Image : Dmitry Ratushny @ratushny

Image : Dmitry Ratushny
@ratushny

Les 10 contradictions de la personnalité créative selon le psychologue Mihaly Csikszentmihalyi :

  1. Les individus créatifs ont énormément d’énergie physique, mais restent souvent tranquilles, au repos.
  2. Les personnes créatives sont souvent intelligentes et complètement naïves.
  3. La troisième tendance paradoxale concerne un mélange de fantaisie et de discipline ou de responsabilité et d’irresponsabilité.
  4. Les individus créatifs passent alternativement de l’imagination et du fantasme à un sens pratique de la réalité dans le but de se détacher du présent sans se couper du passé.
  5. Les personnes créatives semblent capables de passer de l’introversion à son opposé, l’extraversion.
  6. Les individus créatifs sont aussi remarquablement humbles et fiers en même temps.
  7. Dans toutes les cultures, on demande aux hommes d’être masculins et de réprimer tous les aspects de leur tempérament qui pourraient passer pour féminins. Aux femmes, on demande le contraire.  Les individus créatifs échappent, jusqu’à un certain point, à ces stéréotypes.
  8. Les personnes créatives sont souvent considérées comme rebelles et indépendantes. Pourtant, elles doivent auparavant avoir assimilé les règles propres à un domaine culturel.
  9. Les individus créatifs sont, pour la plupart, passionnés par leur travail, ce qui ne les empêche pas de se montrer  extrêmement objectifs.
  10. Enfin, l’ouverture et la sensibilité des individus créatifs les exposent souvent à la souffrance, mais aussi à de grandes joies.

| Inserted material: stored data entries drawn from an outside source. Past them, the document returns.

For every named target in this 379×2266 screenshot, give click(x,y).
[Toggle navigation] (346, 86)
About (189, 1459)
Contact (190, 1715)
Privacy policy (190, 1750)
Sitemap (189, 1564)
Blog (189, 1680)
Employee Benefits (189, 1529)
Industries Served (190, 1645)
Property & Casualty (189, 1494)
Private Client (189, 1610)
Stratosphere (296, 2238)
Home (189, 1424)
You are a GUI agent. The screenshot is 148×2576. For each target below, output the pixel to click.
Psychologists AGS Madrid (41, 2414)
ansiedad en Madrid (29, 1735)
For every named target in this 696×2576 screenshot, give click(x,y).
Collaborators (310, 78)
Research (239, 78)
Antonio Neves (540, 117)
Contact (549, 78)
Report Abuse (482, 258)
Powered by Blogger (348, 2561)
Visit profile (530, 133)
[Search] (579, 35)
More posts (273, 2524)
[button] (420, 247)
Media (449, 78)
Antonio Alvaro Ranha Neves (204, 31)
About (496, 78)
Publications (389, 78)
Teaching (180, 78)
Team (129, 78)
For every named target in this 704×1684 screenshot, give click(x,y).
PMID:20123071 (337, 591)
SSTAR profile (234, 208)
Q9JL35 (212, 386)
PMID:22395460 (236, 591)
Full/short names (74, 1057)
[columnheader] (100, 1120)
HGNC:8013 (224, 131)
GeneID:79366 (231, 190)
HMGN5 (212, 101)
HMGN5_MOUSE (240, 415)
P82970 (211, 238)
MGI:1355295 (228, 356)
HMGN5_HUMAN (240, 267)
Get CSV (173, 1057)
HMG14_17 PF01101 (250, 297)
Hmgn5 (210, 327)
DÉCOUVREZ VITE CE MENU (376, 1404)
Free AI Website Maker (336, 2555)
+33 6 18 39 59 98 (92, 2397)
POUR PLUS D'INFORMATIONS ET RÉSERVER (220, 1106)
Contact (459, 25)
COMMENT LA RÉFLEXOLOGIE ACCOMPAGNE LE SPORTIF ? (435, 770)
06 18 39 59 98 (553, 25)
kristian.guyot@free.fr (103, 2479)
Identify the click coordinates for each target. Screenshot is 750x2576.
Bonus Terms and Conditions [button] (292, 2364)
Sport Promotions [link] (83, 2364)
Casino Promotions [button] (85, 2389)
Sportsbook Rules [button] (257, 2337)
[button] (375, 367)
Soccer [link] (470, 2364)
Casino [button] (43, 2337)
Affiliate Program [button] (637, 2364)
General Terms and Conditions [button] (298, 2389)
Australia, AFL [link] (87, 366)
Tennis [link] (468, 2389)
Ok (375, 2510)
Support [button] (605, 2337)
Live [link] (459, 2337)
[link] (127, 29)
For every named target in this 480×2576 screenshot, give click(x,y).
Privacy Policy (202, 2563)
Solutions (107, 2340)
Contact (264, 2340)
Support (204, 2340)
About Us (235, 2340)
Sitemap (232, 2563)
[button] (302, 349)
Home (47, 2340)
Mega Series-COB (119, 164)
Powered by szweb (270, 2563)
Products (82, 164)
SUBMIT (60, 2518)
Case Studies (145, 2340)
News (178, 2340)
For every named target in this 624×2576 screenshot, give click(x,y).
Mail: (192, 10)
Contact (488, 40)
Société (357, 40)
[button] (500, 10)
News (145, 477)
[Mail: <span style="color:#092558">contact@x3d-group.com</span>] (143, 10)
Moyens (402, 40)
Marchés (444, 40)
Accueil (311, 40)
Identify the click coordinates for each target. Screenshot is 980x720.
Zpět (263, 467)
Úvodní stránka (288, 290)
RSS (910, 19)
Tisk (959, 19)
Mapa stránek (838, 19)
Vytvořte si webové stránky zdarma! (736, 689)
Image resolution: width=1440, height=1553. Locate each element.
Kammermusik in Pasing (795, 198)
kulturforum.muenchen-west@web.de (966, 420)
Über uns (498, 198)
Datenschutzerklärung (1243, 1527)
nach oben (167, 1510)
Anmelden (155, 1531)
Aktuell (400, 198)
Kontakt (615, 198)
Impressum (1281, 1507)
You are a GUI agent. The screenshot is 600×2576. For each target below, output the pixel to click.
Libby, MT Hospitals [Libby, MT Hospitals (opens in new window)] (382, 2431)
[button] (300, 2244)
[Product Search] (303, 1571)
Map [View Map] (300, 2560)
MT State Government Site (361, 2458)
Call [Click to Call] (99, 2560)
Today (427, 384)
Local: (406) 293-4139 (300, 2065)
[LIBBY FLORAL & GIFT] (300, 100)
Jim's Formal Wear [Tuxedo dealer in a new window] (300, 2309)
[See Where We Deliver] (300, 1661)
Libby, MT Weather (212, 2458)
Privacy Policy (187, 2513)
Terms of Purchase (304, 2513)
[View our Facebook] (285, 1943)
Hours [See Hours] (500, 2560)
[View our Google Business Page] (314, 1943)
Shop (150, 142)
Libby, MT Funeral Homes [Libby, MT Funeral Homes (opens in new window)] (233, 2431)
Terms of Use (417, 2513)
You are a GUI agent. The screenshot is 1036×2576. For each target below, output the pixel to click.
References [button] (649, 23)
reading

Je ne sais pas pour vous, mais plusieurs de ces contradictions me rejoignent. Et je suis assez d’accord avec l’auteur lorsqu’il parle des personnes créatives comme des gens avec une personnalité riche et complexe. Maintenant, il ne reste plus qu’à embrasser cette complexité.

 

Source : Mihaly, Csikszentmihalyi. La Créativité – psychologie de la découverte et de l’invention. Éditions Robert Laffont, Paris, 2006, 389 pages.